Monday, September 13
Another Monday, another day I woke up not totally sure who or where I was, in part because I had consumed an eighth of mushrooms the night before. Both kids started sleeping happily in their own beds years ago, and yet 50 percent of the time we wake up with both of them wedged in between us. We herded them downstairs and got them fed — Special K Red Berries tricked up with two extra bags of freeze-dried strawberries per box of cereal for the older kid and buttered toast for the younger — and off they went.

Here’s where it got ugly. It was a busy day, okay? We hit the ground running. He had his shit going on; I had mine. I ate three packs of peanut butter crackers for breakfast and two more for lunch. Then we went to Home Depot in the afternoon, because he’s doing God knows what to the garage, and in the checkout line, while he was scanning infinite plywood panels, I threw a bottle of Diet Coke and a sleeve of Twizzlers on the heap. I’m not holding myself out as a role model here!

The rest of the day I was on the phone for work and writing in between calls. Before the kids got home from school, I made the easiest baked ziti on earth: Salt the pasta water until it’s seawater-salty, boil the ziti, dump it in a colander and then dump a whole 28-ounce can of tomatoes over it with a bowl underneath to catch the liquid. Then I snatch up the tomatoes one by one and squash them — just squeeze all the liquid out, huge stress reliever — and toss the smashed corpses into the now-empty pasta pan, leaving the tomato-y noodles to chill. Toss a knob of butter into the pan with the tomatoes, set it all over medium heat, and cook the tomatoes a bit to concentrate their flavor, maybe even getting some caramelization on there — at the end, I add in a little sweet oregano and grated garlic, though you can go bigger if you’re not cooking for kids.

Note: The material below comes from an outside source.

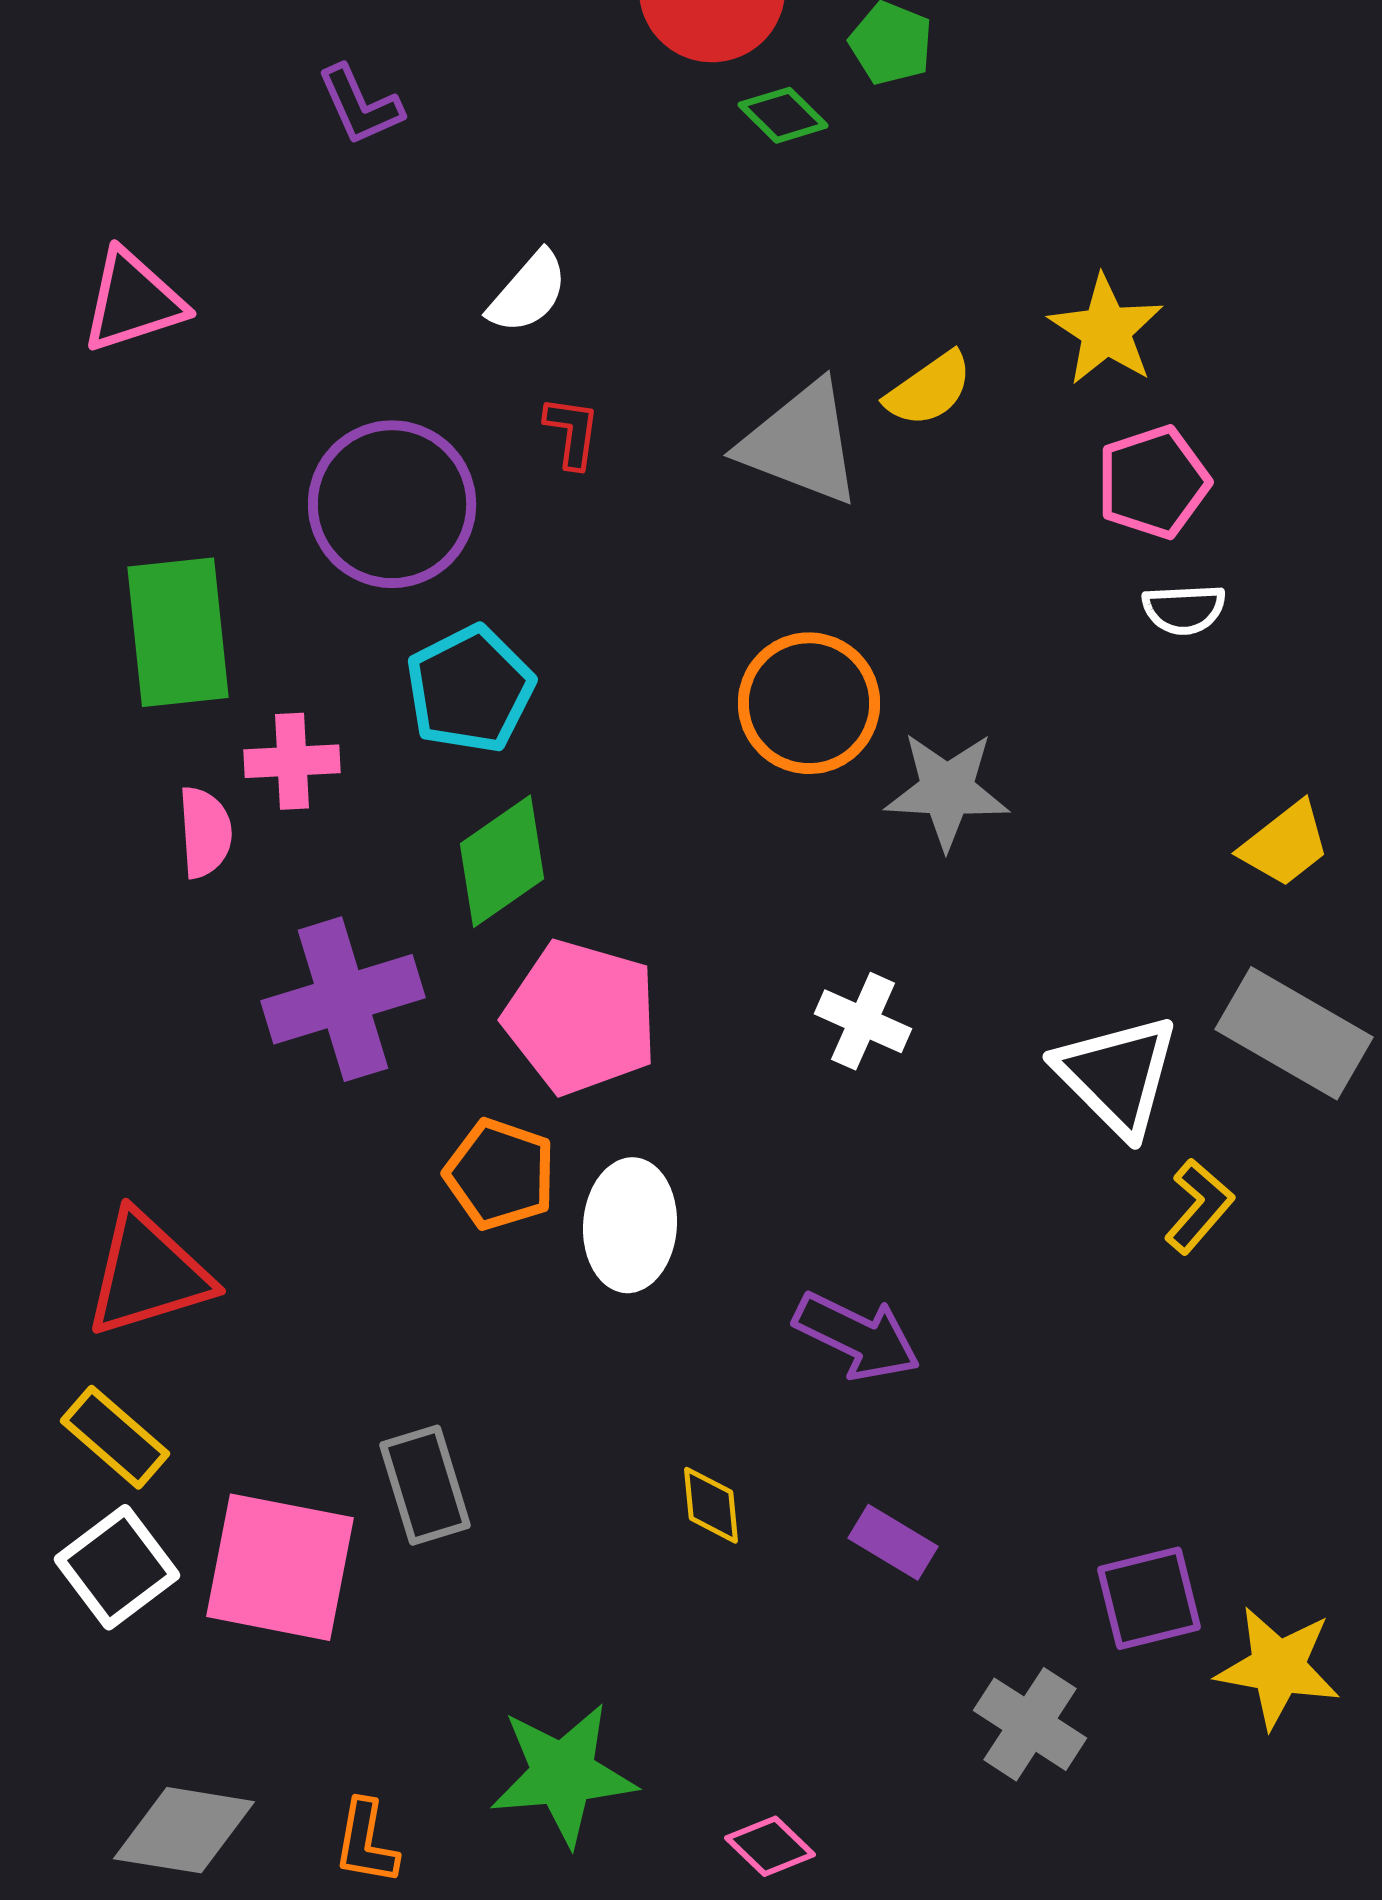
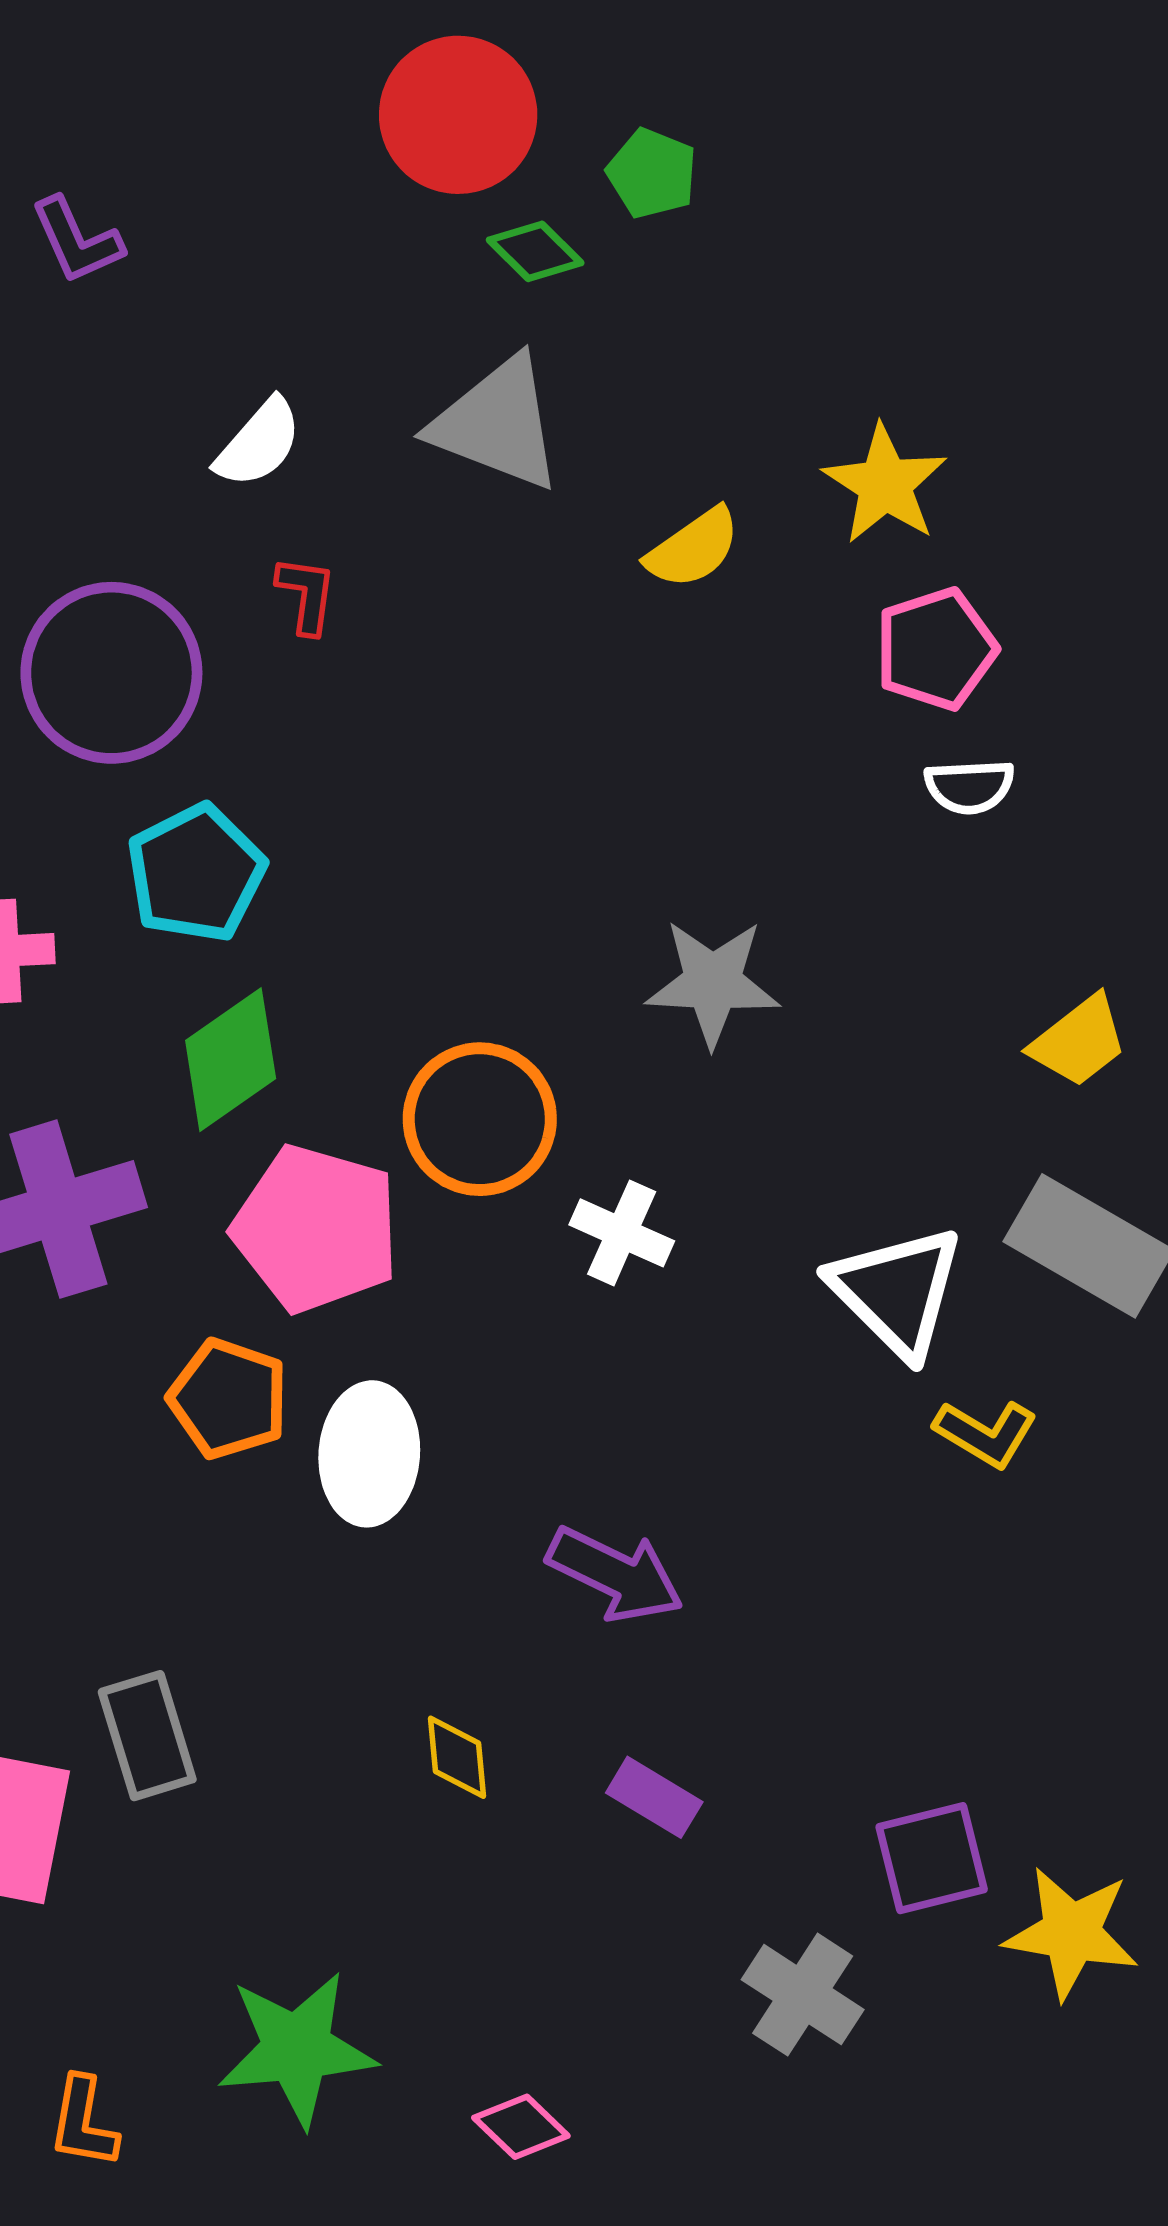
gray triangle: (801, 443) -> (497, 424), moved
orange circle: (809, 703) -> (480, 1119), moved
yellow L-shape: (1199, 1206) -> (986, 1433), turned 80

Once the tomatoes are cooked down, add the liquid from the bowl underneath the colander to the pan, stir, and stir in the noodles. Get it all nice and coated. Tomato chunks will remain. Perfect.

For the cheese portion — who could forget? — grate as much mozzarella as you want, decant as much ricotta as you want into a bowl, hit it with an egg yolk, and mix the two cheeses together until you’ve got a somewhat unwieldy modeling-clay situation. Now all you’ve got to do is get a baking dish out and layer: noodles, cheese, noodles, cheese.

Bake at 350 until you can see some really desirable crunchy noodle action happening on top. And if your kids, like mine, have some kind of objection to tomatoes in principle, tell them there are no tomatoes in this dish, only ketchup. They won’t know. They’re very gullible. Ketchup and cheese. Just ketchup, noodles, and cheese. That’s right. Nirvana.